Lowering interest rates strangles pension recipients who earlier invested their money in pension funds.
b/- Sometimes, the government of the country may feel compelled to rescue big banks listed on the shares market.
However, rescuing an insolvent bank is still the propping up of a “strangled company” called a “bank”. That bank has had periodic loss (earning deficit, caused by unreasonable assumptions), uncontrolled spending, loss of income sources, extravagant payments to directors and managers. All those mistakes have slowly and certainly devoured and eroded the growth and sustainability of the bank. It should be let going bankrupt. [5,6]
c/- It is easily seen that a government may pass laws such as those regarding franking credits in Australia with the indirect aim of pumping up share markets .

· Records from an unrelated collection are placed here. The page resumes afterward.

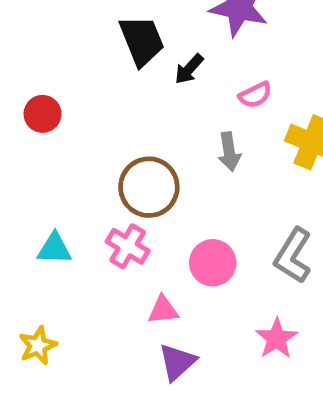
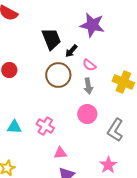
pink semicircle: (255, 95) -> (89, 65), moved, turned 64
brown circle: (149, 187) -> (58, 75), moved
pink circle: (213, 263) -> (87, 114), moved

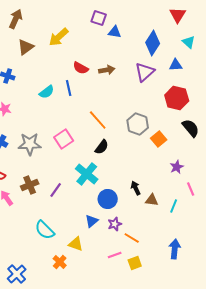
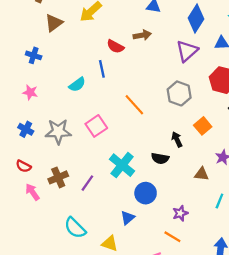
brown arrow: (107, 70) -> (142, 35), moved
cyan semicircle: (47, 92) -> (77, 85), moved
gray hexagon: (138, 124) -> (179, 93), moved
black semicircle: (102, 147) -> (160, 158), moved, turned 63
black arrow: (136, 188) -> (177, 139), moved
brown triangle: (152, 200) -> (202, 174), moved
purple star: (115, 224) -> (180, 213), moved

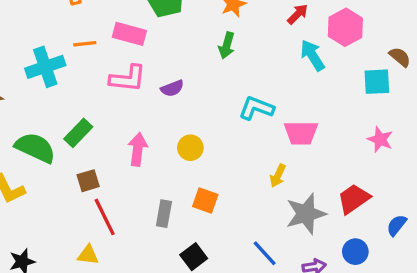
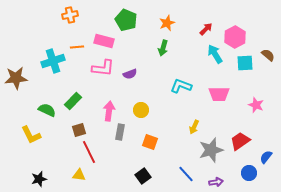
cyan square: (377, 82) -> (245, 63), moved
pink trapezoid: (301, 133) -> (219, 94), moved
green semicircle: (35, 148) -> (47, 110), size x0.7
gray rectangle: (164, 214) -> (120, 132), moved
blue circle: (355, 252) -> (249, 173), moved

5. Staying calm when share-markets crash.
You can remain calm when the share markets crash if you strictly follow the following rules:
a/- Be self-reliant both in your thinking and in your financial conduct.
b/- Operate only inside your familiar area of financial knowledge. Don’t engage into any financial because of buzzwords. Avoid all financial salesmen with buzzwords. Buzzwords are only only used to confuse new comers like you and are more likely parts of some new traps.
Examples of buzz words are “new economy”, “clicks per day”, “securitized loan”, “negative interest”, “security” (meaning its exact opposite: a loan without any ordinary sense of security), “quantitative easing”, etc…
c/- Don’t have blind spots on the sustainability of the operation of “strangled companies” around you (which include your banks and your pension funds).
d/- Don’t deal with, don’t rely on any financial adviser, promoter who had been bankrupt. Don’t buy into any “zombie companies” which had been bought by Private Equity, Private Investment Group and re-floated on the stock markets.
e/- Don’t leave your hard earned money in any kind of banks without the “guarantee by government of the nation”. Building societies, merchant banks, investment banks, hedge funds are mostly without such guarantee.
A responsible government should also educate customers of its “saving banks” that they would only get back a set percentage of their deposits in the event that their relevant “saving bank” goes bankrupt. This action would hurt the short term interests of “saving banks” but would make a knowledgeable base of depositors, who are also tax payers, which are resilient to economic disasters.
Building societies have a lot of real estates mortgaged to them, but they are not allowed to take those real estates unless the borrowers are in default in repayments.
f/- Deal only with companies that are risk proof against any bankruptcy any of their counter-parties.
g/- Do NOT leave your pension money in the share markets at time of volatility.
h/- Pay also attention on the sustainability of the economy of the nation. The nation may also go bankrupt and some nations had actually lose some of its territories or utilities (communication companies, power companies, water companies) to its creditors. Be prepared for that eventuality when you have your politicians spending national treasures to prop up share markets and rescue failed banks. If your nation go bankrupt after some shares markets crash, blame only yourself and your countrymen for not having been active enough politically and for not having thrown out those politicians.